Formula to Find Linear Acceleration \( a \)
To calculate linear acceleration \( a \), we start with the distance formula:
\[ d = v_1 \cdot t + \dfrac{1}{2} \cdot a \cdot t^2 \]
Rearranging the formula to solve for \( a \):
\[ a = \dfrac{2 \cdot (d - v_1 \cdot t)}{t^2} \]
Where:
- \( d \) is the distance traveled.
- \( v_1 \) is the initial speed.
- \( t \) is the time interval.
- \( a \) is the linear acceleration.
Step-by-Step Calculation
Let’s illustrate the calculation of linear acceleration \( a \) with examples.
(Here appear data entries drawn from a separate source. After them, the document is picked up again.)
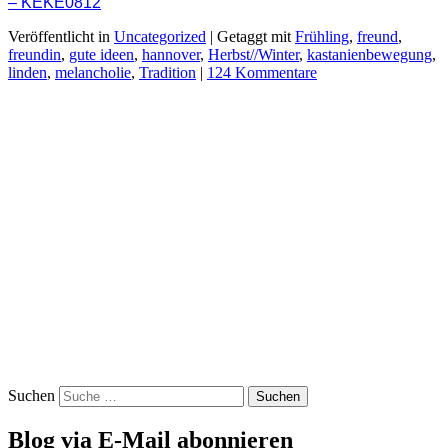
– KEKE0812
Veröffentlicht in
Uncategorized
|
Getaggt mit
Frühling
,
freund
,
freundin
,
gute ideen
,
hannover
,
Herbst//Winter
,
kastanienbewegung
,
linden
,
melancholie
,
Tradition
|
124 Kommentare
Suchen
Blog via E-Mail abonnieren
Example 1: Find Linear Acceleration
Given:
- Distance \( d = 100 \, \text{m} \)
- Initial speed \( v_1 = 10 \, \text{m/s} \)
- Time \( t = 5 \, \text{s} \)
Step-by-Step Calculation:
Step 1: Identify the Given Values
Given:
- Distance \( d = 100 \, \text{m} \)
- Initial speed \( v_1 = 10 \, \text{m/s} \)
- Time \( t = 5 \, \text{s} \)
Step 2: Substitute the Values into the Acceleration Formula
Using the formula:
\[ a = \dfrac{2 \cdot (d - v_1 \cdot t)}{t^2} \]
Substitute \( d = 100 \, \text{m} \), \( v_1 = 10 \, \text{m/s} \), and \( t = 5 \, \text{s} \):
\[ a = \dfrac{2 \cdot (100 - 10 \cdot 5)}{5^2} \]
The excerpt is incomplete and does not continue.